Appeal from the Order of the Commonwealth Court Entered on March 10, 1988, at No. 2048 C.D. 1986, Affirming the Order of the Environmental Hearing Board Entered on June 6, 1986 at EHB Docket Nos. 83-062-M and 84-362-M. Pa. Commonwealth Ct. ,
Nix, C.j., and Larsen, Flaherty, McDermott, Zappala, Papadakos and Stout, JJ. Larsen, J., files a dissenting opinion.
The issue presented for our review is whether an interpretative regulation promulgated by the Department of Environmental Resources (DER) comports with statutory intent or constitutes an arbitrary and capricious limitation of the Legislature's language.
In 1953 the Legislature provided statutory guidelines for payments of state money toward the cost of sewage treatment
facilities built by municipalities and school districts. Act of Aug. 20, 1953, P.L. 1217, as amended, 35 P.S. § 701-703 (Act 339). Under Section 701, the Commonwealth pays two percent of designated costs of acquisition and construction.*fn1 Section 702 then defines "construction" as follows:
Within the meaning of this act, the word "construction" shall include, in addition to the construction of new treatment works, pumping stations and intercepting sewers which are an integral part of the treatment facilities, the altering, improving or adding to of existing treatment works, pumping stations and intercepting sewers which are essential to the sewage treatment plant system, provided the acquisition and construction has been directed by the Department of Health, and said construction completed and facilities placed in operation in accordance with the act, approved the twenty-second day of June, one thousand nine hundred thirty-seven (Pamphlet Laws 1987).

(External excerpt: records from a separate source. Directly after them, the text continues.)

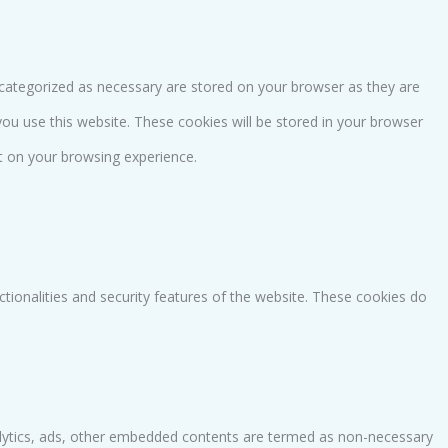
 categorized as necessary are stored on your browser as they are
you use this website. These cookies will be stored in your browser
t on your browsing experience.
ctionalities and security features of the website. These cookies do
analytics, ads, other embedded contents are termed as non-necessary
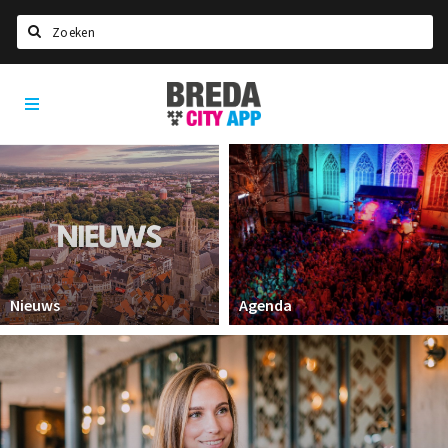
Zoeken
Breda
Home
City
App
Agenda
Deals
Party pics
Nieuws, interviews & blogs
Eten
Nieuws
Agenda
Drinken
Slapen
Recreatief
Winkels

On the basis of this language, DER subsequently published an interpretative regulation in its Rules and Regulations
of the Department, 25 Pa.Code 103.25(e):*fn2
(e) Interceptors which are considered integral portions of the sewage treatment works and therefore eligible for payment under the act shall include the following:
(1) That portion of an interceptor between the treatment facility and the first connection.
(2) An interceptor which picks up existing municipallyowned sewers which discharge untreated sewage into the same stream that receives the treatment facility effluent, regardless of the location of the point of discharge of the sewers. The interceptor is eligible from the treatment plant back to the point of interception of the furthest untreated sewage discharge from the plant.

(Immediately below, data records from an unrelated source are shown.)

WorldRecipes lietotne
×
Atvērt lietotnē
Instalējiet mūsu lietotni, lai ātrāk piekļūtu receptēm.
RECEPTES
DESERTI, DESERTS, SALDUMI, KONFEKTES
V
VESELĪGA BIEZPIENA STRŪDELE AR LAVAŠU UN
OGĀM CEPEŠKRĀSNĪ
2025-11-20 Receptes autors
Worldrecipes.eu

(3) An interceptor which picks up existing municipallyowned sewers which discharge untreated sewage into a tributary stream if that stream contributes at least 15% of the average daily flow to the stream receiving the effluent of the treatment plant, as measured at the point of effluent introduction to this main stream.
(4) An interceptor which carries at least 50% of the total sewage flow from the sewered population of the applicant municipality to the treatment plant or sewer system of another municipality; provided that such interceptor meets the criteria described in paragraphs (1), (2) or (3). Where it is not feasible to obtain sewage flow statistics, demographic statistics may be used.
(f) Pumping stations on or constructed in lieu of interceptors eligible for payment under subsection (e) are also eligible as an integral part ...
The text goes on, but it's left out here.